ANABELA BORGES |
Eu queria falar respeitosamente de um tragédia sem nome.
nome: “palavra que designa seres, coisas, qualidades, estados ou acções; designação, denominação” (segundo o dicionário).
Não é fácil designar com um nome o que antes não conhecíamos, o que não esperávamos viver, o que não tinha nome.
E no entanto – tragédia sem nome – veio o demónio revelar-nos um inferno sem nome, paralelo ou antecedência.
O meio de Outubro: o fim-de-semana foi o inferno a arder em inúmeras direcções; chamas vorazes e fumos impossíveis tomaram conta de tudo.
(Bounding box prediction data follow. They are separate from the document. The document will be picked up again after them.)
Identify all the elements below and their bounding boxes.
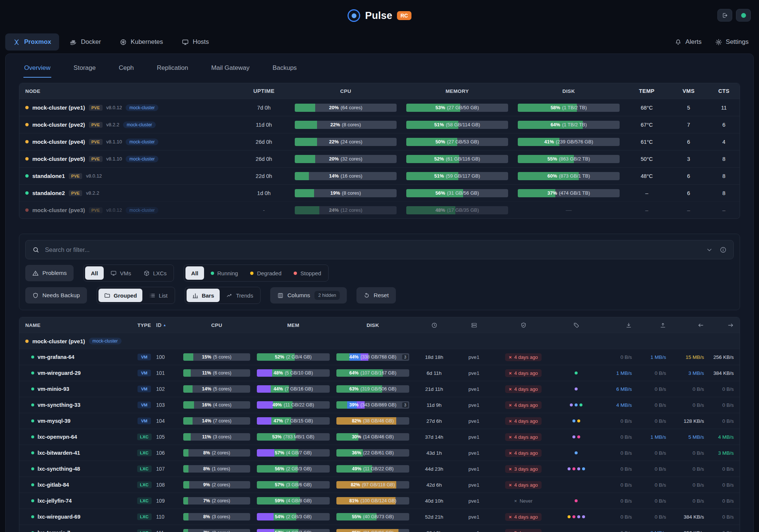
option-label: Trends	[236, 292, 253, 299]
type-badge: LXC	[137, 481, 152, 488]
column-header-disk[interactable]: DISK	[513, 88, 624, 94]
guest-type-filter-option-lxcs[interactable]: LXCs	[138, 266, 172, 280]
bar-text: 20%(32 cores)	[295, 155, 397, 163]
guest-uptime: 11d 9h	[413, 402, 456, 408]
alerts-button[interactable]: Alerts	[675, 38, 701, 46]
backup-status-badge: ×4 days ago	[505, 385, 542, 393]
display-mode-toggle-option-trends[interactable]: Trends	[221, 289, 259, 302]
guest-row[interactable]: vm-grafana-64VM10015%(5 cores)52%(2 GB/4…	[19, 349, 740, 365]
pve-version: v8.0.12	[106, 105, 122, 110]
columns-button[interactable]: Columns2 hidden	[270, 287, 347, 304]
node-row[interactable]: mock-cluster (pve3)PVEv8.0.12mock-cluste…	[19, 201, 740, 218]
column-header-uptime[interactable]: UPTIME	[238, 88, 290, 94]
node-row[interactable]: standalone2PVEv8.2.21d 0h19%(8 cores)56%…	[19, 184, 740, 201]
subtab-storage[interactable]: Storage	[73, 63, 97, 78]
guest-row[interactable]: lxc-wireguard-69LXC1108%(3 cores)54%(2 G…	[19, 509, 740, 525]
memory-usage-bar: 52%(2 GB/4 GB)	[257, 353, 330, 361]
option-label: VMs	[120, 270, 131, 276]
column-header-disk-write[interactable]	[632, 322, 666, 328]
guest-status-filter-option-stopped[interactable]: Stopped	[288, 266, 327, 280]
problems-filter-button[interactable]: Problems	[25, 265, 74, 281]
bar-percent: 54%	[275, 514, 284, 519]
node-row[interactable]: mock-cluster (pve1)PVEv8.0.12mock-cluste…	[19, 99, 740, 116]
guest-row[interactable]: vm-wireguard-29VM10111%(6 cores)48%(5 GB…	[19, 365, 740, 381]
view-mode-toggle-option-grouped[interactable]: Grouped	[98, 289, 143, 302]
type-badge: VM	[138, 418, 151, 424]
reset-button[interactable]: Reset	[356, 287, 396, 304]
guest-row[interactable]: lxc-syncthing-48LXC1078%(1 cores)56%(2 G…	[19, 461, 740, 477]
column-header-id[interactable]: ID▲	[156, 322, 180, 328]
column-header-memory[interactable]: MEMORY	[401, 88, 513, 94]
display-mode-toggle-option-bars[interactable]: Bars	[187, 289, 220, 302]
guest-status-filter-option-all[interactable]: All	[185, 266, 204, 280]
column-header-mem[interactable]: MEM	[253, 322, 333, 328]
info-icon[interactable]	[720, 246, 727, 253]
column-header-vms[interactable]: VMS	[669, 88, 708, 94]
bar-detail: (40 GB/73 GB)	[363, 514, 394, 519]
option-label: Degraded	[257, 270, 281, 276]
column-header-disk-read[interactable]	[598, 322, 632, 328]
logout-button[interactable]	[717, 9, 732, 22]
column-header-node[interactable]	[456, 322, 492, 328]
guest-name: vm-mysql-39	[38, 418, 71, 424]
column-header-temp[interactable]: TEMP	[624, 88, 669, 94]
net-in-rate: 15 MB/s	[666, 354, 704, 360]
column-header-cpu[interactable]: CPU	[290, 88, 401, 94]
column-header-name[interactable]: NAME	[19, 322, 132, 328]
tag-dot	[577, 435, 580, 438]
guest-status-filter-option-degraded[interactable]: Degraded	[245, 266, 287, 280]
column-header-net-out[interactable]	[704, 322, 740, 328]
subtab-overview[interactable]: Overview	[23, 63, 51, 78]
guest-row[interactable]: lxc-bitwarden-41LXC1068%(2 cores)57%(4 G…	[19, 445, 740, 461]
guest-status-filter-option-running[interactable]: Running	[205, 266, 244, 280]
node-status-dot	[25, 106, 29, 109]
net-out-rate: 0 B/s	[704, 498, 740, 504]
guest-type-filter-option-vms[interactable]: VMs	[105, 266, 137, 280]
guest-row[interactable]: lxc-openvpn-64LXC10511%(3 cores)53%(783 …	[19, 429, 740, 445]
node-row[interactable]: mock-cluster (pve2)PVEv8.2.2mock-cluster…	[19, 116, 740, 133]
guest-row[interactable]: vm-minio-93VM10214%(5 cores)44%(7 GB/16 …	[19, 381, 740, 397]
subtab-ceph[interactable]: Ceph	[118, 63, 135, 78]
guest-row[interactable]: vm-mysql-39VM10414%(7 cores)47%(7 GB/15 …	[19, 413, 740, 429]
nav-tab-hosts[interactable]: Hosts	[174, 33, 217, 51]
column-header-cpu[interactable]: CPU	[180, 322, 253, 328]
node-row[interactable]: mock-cluster (pve5)PVEv8.1.10mock-cluste…	[19, 150, 740, 167]
node-row[interactable]: mock-cluster (pve4)PVEv8.1.10mock-cluste…	[19, 133, 740, 150]
view-mode-toggle-option-list[interactable]: List	[143, 289, 173, 302]
cpu-usage-bar: 16%(4 cores)	[183, 401, 250, 409]
bar-detail: (5 cores)	[213, 386, 231, 392]
column-header-net-in[interactable]	[666, 322, 704, 328]
storage-icon	[471, 322, 477, 328]
tag-dot	[575, 403, 578, 406]
bar-text: 52%(2 GB/4 GB)	[257, 353, 330, 361]
search-input[interactable]	[44, 246, 701, 254]
column-header-node[interactable]: NODE	[19, 88, 238, 94]
subtab-mail-gateway[interactable]: Mail Gateway	[210, 63, 250, 78]
node-group-header[interactable]: mock-cluster (pve1)mock-cluster	[19, 333, 740, 349]
subtab-replication[interactable]: Replication	[156, 63, 189, 78]
guest-disk-cell: 36%(22 GB/61 GB)	[333, 449, 413, 457]
guest-row[interactable]: vm-syncthing-33VM10316%(4 cores)49%(11 G…	[19, 397, 740, 413]
nav-tab-docker[interactable]: Docker	[62, 33, 109, 51]
node-row[interactable]: standalone1PVEv8.0.1222d 0h14%(16 cores)…	[19, 167, 740, 184]
column-header-uptime[interactable]	[413, 322, 456, 328]
column-header-disk[interactable]: DISK	[333, 322, 413, 328]
column-header-type[interactable]: TYPE	[132, 322, 156, 328]
tag-dot	[577, 467, 580, 470]
column-header-tags[interactable]	[555, 322, 598, 328]
column-header-cts[interactable]: CTS	[708, 88, 740, 94]
nav-tab-kubernetes[interactable]: Kubernetes	[112, 33, 171, 51]
subtab-backups[interactable]: Backups	[272, 63, 297, 78]
guest-row[interactable]: lxc-jellyfin-74LXC1097%(2 cores)59%(4 GB…	[19, 493, 740, 509]
settings-button[interactable]: Settings	[715, 38, 749, 46]
guest-type-cell: LXC	[132, 450, 156, 456]
needs-backup-filter-button[interactable]: Needs Backup	[25, 287, 87, 304]
chevron-down-icon[interactable]	[706, 246, 713, 253]
nav-tab-proxmox[interactable]: Proxmox	[5, 33, 59, 51]
column-header-backup[interactable]	[492, 322, 555, 328]
guest-row[interactable]: lxc-gitlab-84LXC1089%(2 cores)57%(3 GB/6…	[19, 477, 740, 493]
node-memory-cell: 50%(27 GB/53 GB)	[401, 138, 513, 146]
guest-type-filter-option-all[interactable]: All	[85, 266, 103, 280]
connection-status-button[interactable]	[736, 9, 751, 22]
guest-row[interactable]: lxc-terraria-7LXC1117%(2 cores)57%(4 GB/…	[19, 525, 740, 532]
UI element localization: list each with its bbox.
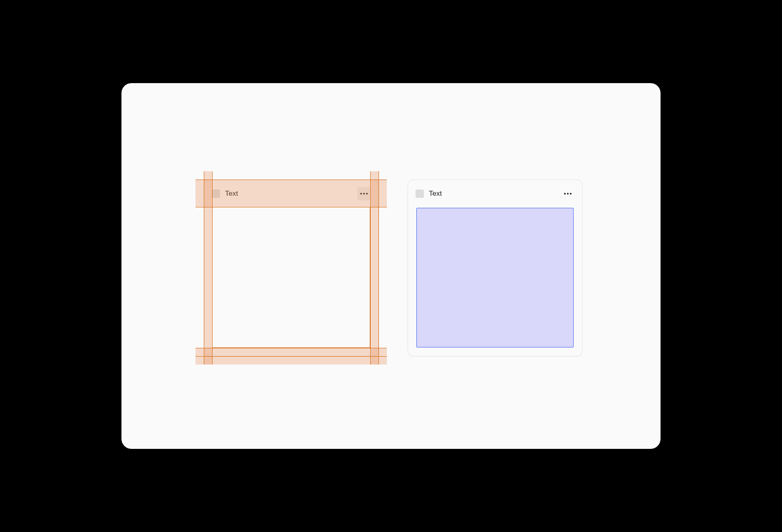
card-title: Text	[429, 190, 442, 198]
card-header: Text	[204, 180, 378, 207]
card-body-slot-selected[interactable]	[416, 208, 574, 347]
card-body-slot[interactable]	[213, 208, 370, 347]
cards-container: Text Text	[204, 180, 582, 356]
card-header-left: Text	[416, 190, 442, 198]
card-header: Text	[408, 180, 582, 207]
card-title: Text	[225, 190, 238, 198]
more-icon	[360, 193, 368, 195]
card-left[interactable]: Text	[204, 180, 379, 356]
card-header-left: Text	[212, 190, 238, 198]
more-button[interactable]	[561, 187, 574, 200]
placeholder-icon	[416, 190, 424, 198]
canvas: Text Text	[121, 83, 661, 449]
placeholder-icon	[212, 190, 220, 198]
more-button[interactable]	[357, 187, 371, 200]
card-right[interactable]: Text	[408, 180, 582, 356]
guide-horizontal	[196, 356, 387, 357]
more-icon	[564, 193, 572, 195]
Segunda-feira: a manhã acorda em cinza, no rescaldo de mais de quatro dezenas de vítimas mortais dos incêndios. cinza. cinza. cinza. Mais, depois do terror de Junho, quando pensávamos que pior seria impossível.
- queríamos não acreditar
- queríamos adormecer para não sentir
- queríamos não sentir o peso informe na consciência, que sentimos e não sabemos explicar
- queríamos apagar o luto com uma ingressão breve ao passado, mudar o que aconteceu; por umas horas ao passado, e depois ser-nos-ia devolvida a mansidão dos dias claros
- queríamos que uma chuva milagrosa, com a sua voz líquida e sonora, calasse tudo. Silêncio!
E ela veio: a chuva.
Todos os anos se põe a questão dos incêndios. É algo latente, barril de pólvora. Os mesmos problemas persistem, ano após ano, governo após governo. Ninguém teve ainda a coragem de encarar o problema de frente, de o controlar e resolver. Só que este ano foi mais mortal, muito mortal, tristemente, lamentavelmente. Este ano, condições atmosféricas adversas fizeram com que o problema ganhasse dimensões de catástrofe. Mas o cerne já estava lá “há c’anos”, sempre esteve lá, desde há muito tempo. Lembro-me de ser pequena e de os incêndios despertarem a cada dia soalheiro, a cada dia luminoso e seco. Lembro-me de as pessoas (os populares: os meus pais e os meus vizinhos) andarem em aflições a apagar incêndios a rodear casas e tudo, a rodear tudo. Isto é uma questão de fundo, não trabalhada, política, social e cultural.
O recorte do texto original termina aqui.